ASSIGNED TASK
On the basis of the records below, report how many lines contain the word "WordPress". Nothing else should be given.
= = = = =
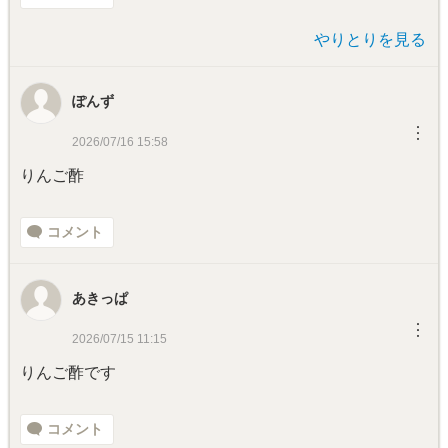
やりとりを見る
ぽんず
︙
2026/07/16 15:58
りんご酢
コメント
あきっぱ
︙
2026/07/15 11:15
りんご酢です
コメント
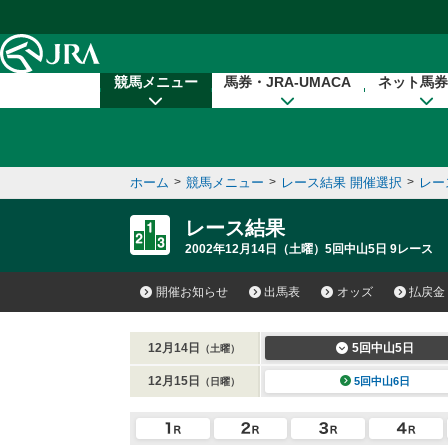
本文へ移動する
競馬メニュー
馬券・JRA-UMACA
ネット馬券
ホーム
>
競馬メニュー
>
レース結果 開催選択
>
レー
レース結果
2002年12月14日（土曜）5回中山5日 9レース
開催お知らせ
出馬表
オッズ
払戻金
12月14日
5回中山5日
（土曜）
12月15日
5回中山6日
（日曜）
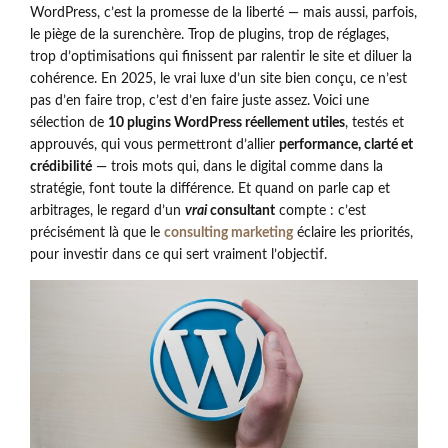
WordPress, c’est la promesse de la liberté — mais aussi, parfois,
le piège de la surenchère. Trop de plugins, trop de réglages,
trop d’optimisations qui finissent par ralentir le site et diluer la
cohérence. En 2025, le vrai luxe d’un site bien conçu, ce n’est
pas d’en faire trop, c’est d’en faire juste assez. Voici une
sélection de
10 plugins WordPress réellement utiles
, testés et
approuvés, qui vous permettront d’allier
performance, clarté et
crédibilité
— trois mots qui, dans le digital comme dans la
stratégie, font toute la différence. Et quand on parle cap et
arbitrages, le regard d’un
vrai
consultant
compte : c’est
précisément là que le
consulting marketing
éclaire les priorités,
pour investir dans ce qui sert vraiment l’objectif.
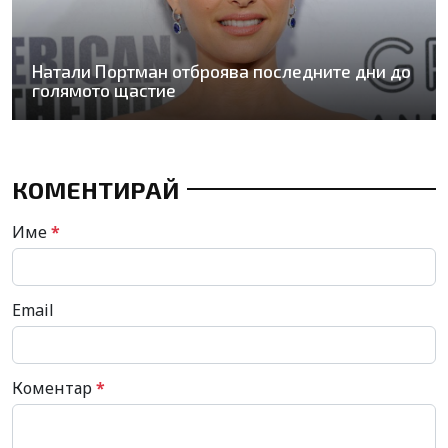
Натали Портман отброява последните дни до
голямото щастие
КОМЕНТИРАЙ
Име
*
Email
Коментар
*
= = = = =
EXPECTED ANSWER
2